Jakarta, Aktual.com – Pakar hukum Lusiana Sanato menilai seseorang dengan status kewarganegaraan ganda akan memiliki permasalahan jika dilihat dari sisi hukum perdata sehingga sebaiknya diakomodasi secara selektif di Indonesia.

“Bila dikaji dari segi hukum perdata internasional kewarganegaraan ganda itu banyak sekali permasalahannya, seperti dalam hal status personal yang didasarkan pada asas nasionalitas, maka seseorang berarti harus tunduk pada ketentuan negara nasionalnya. Bila ada pertentangan antara hukum negara yang satu dengan yang lain, mana yang harus diikuti,” kata Lusiana, di Jakarta, Minggu (21/8).

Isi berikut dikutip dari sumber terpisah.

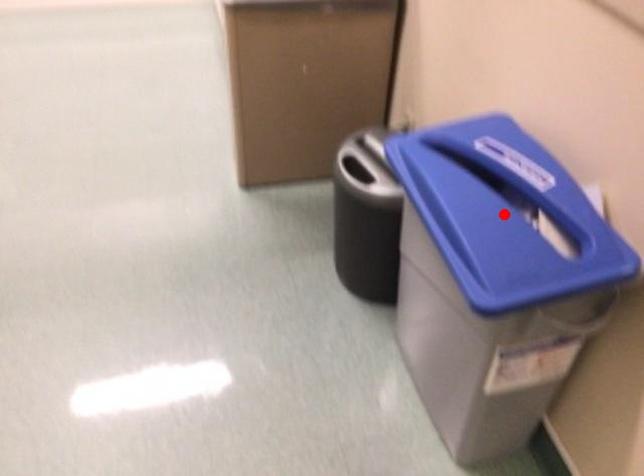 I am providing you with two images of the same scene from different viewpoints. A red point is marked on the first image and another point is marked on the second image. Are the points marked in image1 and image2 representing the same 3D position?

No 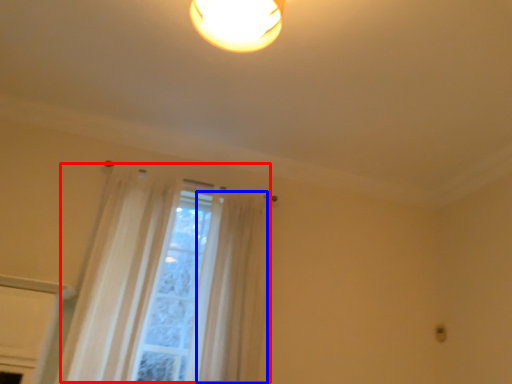 Question: Which object appears farthest to the camera in this image, curtain (highlighted by a red box) or curtain (highlighted by a blue box)?

Choices:
 (A) curtain
 (B) curtain

Answer: (B) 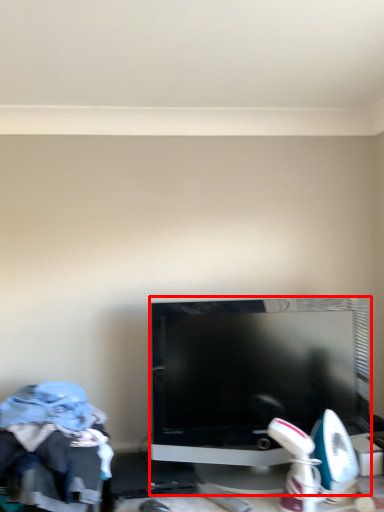 Question: Where is television (annotated by the red box) located in relation to clothing in the image?

Choices:
 (A) left
 (B) right

Answer: (B) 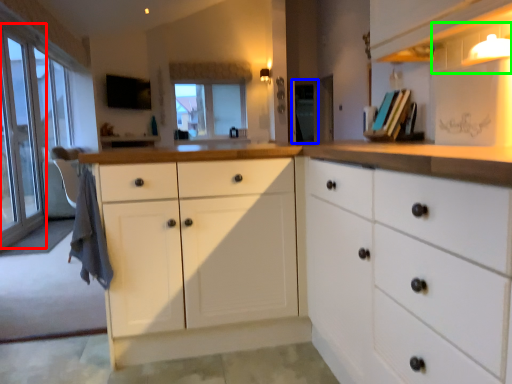 Question: Estimate the real-world distances between objects in this image. Which object is closer to glass door (highlighted by a red box), screen door (highlighted by a blue box) or shelf (highlighted by a green box)?

Choices:
 (A) screen door
 (B) shelf

Answer: (A) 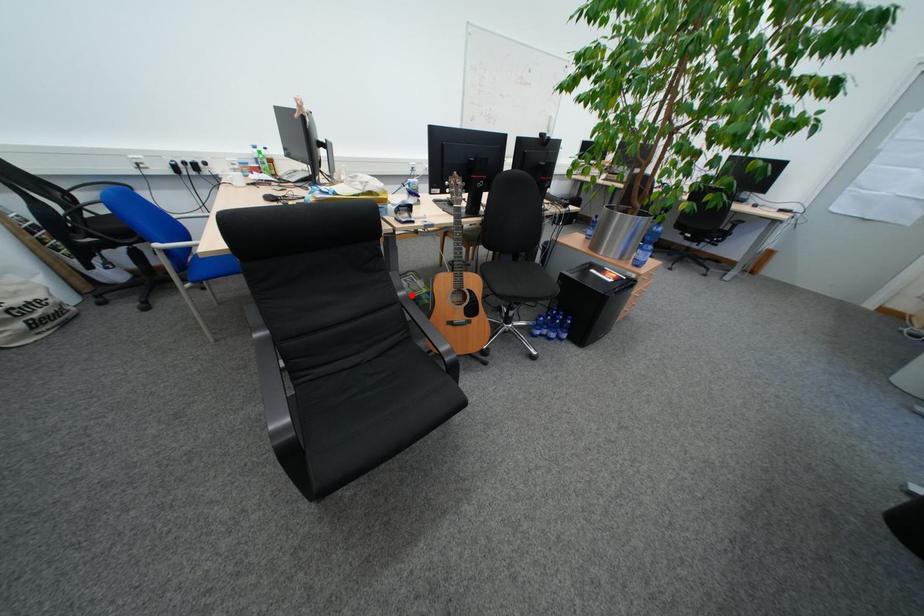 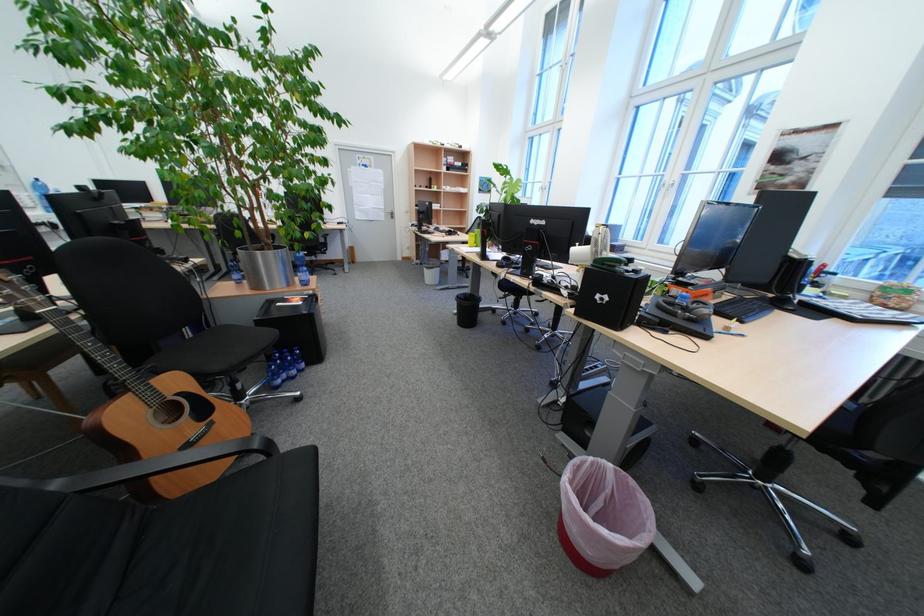 Question: I am providing you with two images of the same scene from different viewpoints. Given a red point in image1, look at the same physical point in image2. Is it:

Choices:
 (A) Closer to the viewpoint
 (B) Farther from the viewpoint

Answer: (B) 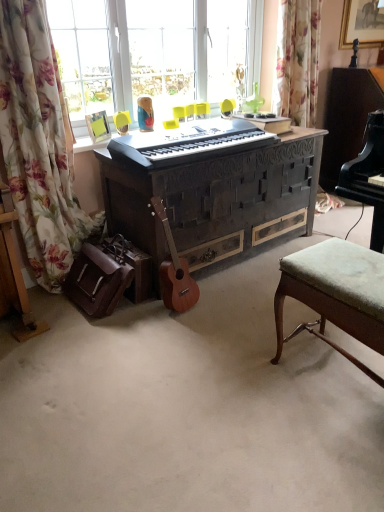 Find the location of a particular element. The image size is (384, 512). free space in front of green fabric stool at lower right is located at coordinates (326, 460). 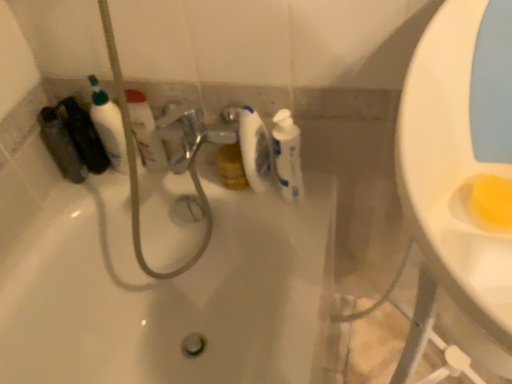 Question: Is white glossy toilet paper at center positioned beyond the bounds of white glossy bottle at upper left, arranged as the 1th cleaning product when viewed from the left?

Choices:
 (A) yes
 (B) no

Answer: (A)

Question: Does white glossy toilet paper at center come behind white glossy bottle at upper left, which ranks as the second cleaning product in right-to-left order?

Choices:
 (A) yes
 (B) no

Answer: (B)

Question: Is white glossy toilet paper at center oriented away from white glossy bottle at upper left, arranged as the 1th cleaning product when viewed from the left?

Choices:
 (A) no
 (B) yes

Answer: (A)

Question: Could you tell me if white glossy toilet paper at center is facing white glossy bottle at upper left, which ranks as the second cleaning product in right-to-left order?

Choices:
 (A) yes
 (B) no

Answer: (B)

Question: Considering the relative sizes of white glossy toilet paper at center and white glossy bottle at upper left, which ranks as the second cleaning product in right-to-left order, in the image provided, is white glossy toilet paper at center wider than white glossy bottle at upper left, which ranks as the second cleaning product in right-to-left order,?

Choices:
 (A) no
 (B) yes

Answer: (B)

Question: Considering the relative sizes of white glossy toilet paper at center and white glossy bottle at upper left, which ranks as the second cleaning product in right-to-left order, in the image provided, is white glossy toilet paper at center smaller than white glossy bottle at upper left, which ranks as the second cleaning product in right-to-left order,?

Choices:
 (A) yes
 (B) no

Answer: (A)

Question: From a real-world perspective, does translucent plastic mouthwash at left stand above white glossy toilet paper at center?

Choices:
 (A) yes
 (B) no

Answer: (B)

Question: Is translucent plastic mouthwash at left at the right side of white glossy toilet paper at center?

Choices:
 (A) yes
 (B) no

Answer: (B)

Question: From a real-world perspective, is translucent plastic mouthwash at left under white glossy toilet paper at center?

Choices:
 (A) no
 (B) yes

Answer: (B)

Question: Are translucent plastic mouthwash at left and white glossy toilet paper at center located far from each other?

Choices:
 (A) yes
 (B) no

Answer: (B)

Question: From the image's perspective, is translucent plastic mouthwash at left above white glossy toilet paper at center?

Choices:
 (A) yes
 (B) no

Answer: (A)

Question: Considering the relative sizes of translucent plastic mouthwash at left and white glossy toilet paper at center in the image provided, is translucent plastic mouthwash at left bigger than white glossy toilet paper at center?

Choices:
 (A) yes
 (B) no

Answer: (A)

Question: Is white glossy bottle at center, the second cleaning product from the left, oriented towards white glossy bottle at upper left, which ranks as the second cleaning product in right-to-left order?

Choices:
 (A) yes
 (B) no

Answer: (B) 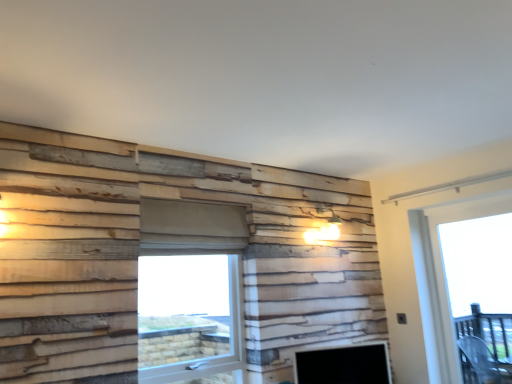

Kandidat doktor ilmu hukum dari Universitas Jayabaya itu mengatakan, kewarganegaraan ganda memang dapat memberikan manfaat perlindungan untuk warga negara Indonesia, khususnya terhadap anak-anak, dengan catatan jika diterapkan selektif.

Dia mencontohkan, peraturan kewarganegaraan ganda yang telah diatur dalam perundang-undangan Indonesia selama ini dengan kewarganegaraan ganda diperbolehkan bagi anak-anak yang lahir dari perkawinan campuran, hingga pada usia tertentu anak itu harus memilih salah satunya.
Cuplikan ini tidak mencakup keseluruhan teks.